Man möchte es ja kaum glauben, aber TEMPLE OF DREAD veröffentlichen mit „Dreadspawn Dominion“ bereits ihr sechstes Studioalbum. Natürlich hat die Band in Insiderkreisen nicht nur einen gewissen Stellenwert, weil Jens Finger (SLAUGHTERDAY) das Mirko malträtiert und Soundlodge-Chef Jörg Uken hinter der Schießbude sitzt.

TEMPLE OF DREAD sind ungestüm und melodiös

Nach einem zarten Intro an der akustischen Gitarre, zetert „Dreadspawn Dominion“ direkt mit dem Titeltrack los, der gewohnt bösartig kommt und gleichzeitig mit ein paar schönen Melodiebögen verziert ist. „Born To Rot“ stampft im Anschluss ordentlich und schleppend die Eingeweide der Hörerschaft durcheinander, wobei die Schlagzeugarbeit bemerkenswert tight ist.

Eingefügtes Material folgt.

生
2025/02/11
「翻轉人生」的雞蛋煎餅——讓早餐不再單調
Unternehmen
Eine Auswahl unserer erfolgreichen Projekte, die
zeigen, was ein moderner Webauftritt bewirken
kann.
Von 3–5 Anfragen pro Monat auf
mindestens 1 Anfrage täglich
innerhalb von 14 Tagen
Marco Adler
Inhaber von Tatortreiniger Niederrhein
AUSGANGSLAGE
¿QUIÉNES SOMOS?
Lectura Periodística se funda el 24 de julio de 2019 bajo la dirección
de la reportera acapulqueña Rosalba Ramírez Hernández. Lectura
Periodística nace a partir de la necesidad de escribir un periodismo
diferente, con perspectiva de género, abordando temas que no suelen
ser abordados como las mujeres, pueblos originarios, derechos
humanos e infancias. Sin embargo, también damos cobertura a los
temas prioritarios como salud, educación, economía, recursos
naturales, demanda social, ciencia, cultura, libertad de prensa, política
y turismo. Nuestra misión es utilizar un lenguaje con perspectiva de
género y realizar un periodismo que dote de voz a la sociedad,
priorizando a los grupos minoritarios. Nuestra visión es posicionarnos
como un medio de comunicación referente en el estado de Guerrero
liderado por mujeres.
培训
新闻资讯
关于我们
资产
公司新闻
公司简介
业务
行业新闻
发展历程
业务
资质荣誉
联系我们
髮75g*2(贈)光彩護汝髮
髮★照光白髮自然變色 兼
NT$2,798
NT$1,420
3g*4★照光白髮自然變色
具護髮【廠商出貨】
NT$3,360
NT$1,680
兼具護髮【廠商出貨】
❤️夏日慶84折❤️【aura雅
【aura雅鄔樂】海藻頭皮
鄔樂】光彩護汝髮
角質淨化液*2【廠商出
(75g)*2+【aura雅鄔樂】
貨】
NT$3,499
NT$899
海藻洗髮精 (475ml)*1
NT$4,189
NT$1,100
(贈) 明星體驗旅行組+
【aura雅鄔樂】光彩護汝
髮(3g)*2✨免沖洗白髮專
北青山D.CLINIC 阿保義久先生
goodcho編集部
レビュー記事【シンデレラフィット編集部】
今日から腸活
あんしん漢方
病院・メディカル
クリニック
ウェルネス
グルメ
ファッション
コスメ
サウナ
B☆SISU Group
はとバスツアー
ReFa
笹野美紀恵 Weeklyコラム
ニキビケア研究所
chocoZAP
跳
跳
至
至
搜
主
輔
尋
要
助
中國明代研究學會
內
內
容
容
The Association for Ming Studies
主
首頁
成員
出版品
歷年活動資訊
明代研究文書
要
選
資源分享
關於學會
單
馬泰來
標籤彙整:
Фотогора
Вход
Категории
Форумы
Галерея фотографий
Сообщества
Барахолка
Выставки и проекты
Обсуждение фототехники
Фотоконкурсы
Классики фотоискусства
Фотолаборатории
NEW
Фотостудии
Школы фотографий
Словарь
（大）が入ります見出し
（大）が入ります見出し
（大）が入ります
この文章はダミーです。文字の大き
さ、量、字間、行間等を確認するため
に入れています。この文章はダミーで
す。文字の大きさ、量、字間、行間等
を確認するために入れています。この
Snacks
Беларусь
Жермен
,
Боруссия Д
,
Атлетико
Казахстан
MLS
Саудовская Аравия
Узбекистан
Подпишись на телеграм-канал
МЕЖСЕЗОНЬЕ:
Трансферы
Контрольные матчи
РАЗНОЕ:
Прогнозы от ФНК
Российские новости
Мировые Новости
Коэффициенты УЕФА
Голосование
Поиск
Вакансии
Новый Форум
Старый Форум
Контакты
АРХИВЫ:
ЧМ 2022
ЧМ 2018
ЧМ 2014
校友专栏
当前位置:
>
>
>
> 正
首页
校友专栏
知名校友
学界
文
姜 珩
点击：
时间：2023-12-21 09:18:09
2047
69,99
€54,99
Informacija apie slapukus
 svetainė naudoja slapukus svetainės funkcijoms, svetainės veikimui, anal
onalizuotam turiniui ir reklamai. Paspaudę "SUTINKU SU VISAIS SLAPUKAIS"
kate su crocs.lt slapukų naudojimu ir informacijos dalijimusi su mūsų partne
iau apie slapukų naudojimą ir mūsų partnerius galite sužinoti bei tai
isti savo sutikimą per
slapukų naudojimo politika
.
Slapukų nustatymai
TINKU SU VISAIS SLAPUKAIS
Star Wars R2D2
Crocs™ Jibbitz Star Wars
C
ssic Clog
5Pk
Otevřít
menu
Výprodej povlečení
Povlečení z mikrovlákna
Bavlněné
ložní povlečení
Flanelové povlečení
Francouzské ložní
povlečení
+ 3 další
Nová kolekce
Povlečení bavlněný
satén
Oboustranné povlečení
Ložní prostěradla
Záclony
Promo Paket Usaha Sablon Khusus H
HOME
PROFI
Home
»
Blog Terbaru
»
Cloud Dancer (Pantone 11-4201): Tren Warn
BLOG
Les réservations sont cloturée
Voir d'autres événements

Ansonsten versprühen die Songs auf „Dreadspawn Dominion“  wunderbar oldschoolige Death-Metal-Vibrationen („Hybrid Horde Eternal“), sodass man selbst im heimischen Wohnzimmer die Locken tanzen lässt. Das treibt ordentlich an und setzt sich übrigens auf der Bühne ungestüm und vergnüglich fort. TEMPLE OF DREAD sollte man nicht verpassen, wenn sie in der Nähe einen Gig spielen. Aber das nur am Rande.

„Dreadspawn Dominion“ ist eiskalt wie der Winter

Vielleicht liegt es daran, dass die Band in Hauptteilen aus Ostfriesland stammt. Aber Freude und Herzenswärme strahlt die Platte bis zuletzt nicht aus und versorgt uns genreübergreifend gar mit black metallischer Atmosphäre und Kälte. Man spricht auch gerne von nordischer Coolness. „Death March“ könnte beispielsweise pfeilgerade aus der Feder von SATYRICON stammen und erinnert unwillkürlich an „Black Crow On A Tombstone“. Das macht den Track tatsächlich zum Highlight des Albums.

Das folgende „Blood Pyre“ hält im Auftakt heulende Gitarren bereit, die man vielleicht schon einmal von einer gewissen Thrash-Band aus Huntington Park, Kalifornien gehört hat. Schnell entfaltet das Stück aber wieder einen Mix aus tragender Atmosphäre und rhythmusbetontem Death Metal. Stark.

Letztlich bieten TEMPLE OF DREAD mit „Dreadspawn Dominion“ keine leichte Kost und werden der Schublade Death Metal in allen Belangen gerecht. Es wird geballert, es wird geätzt und mit „Rites Of Blaphemy“ wird auch ein altes Klischee bedient. Was die Platte so interessant macht, ist der Flirt zwischen Antike und Moderne und dass die Stilwechsel kaum merklich und dann doch mit voller Wucht einsetzen. Trotzdem dürfen TEMPLE OF DREAD noch mutiger werden und dynamischer ans Werk gehen und ein paar Downer-Parts einbauen. Auf die gesamte Spieldauer von etwa vierzig Minuten lässt die Band uns kaum Zeit um runterzukommen.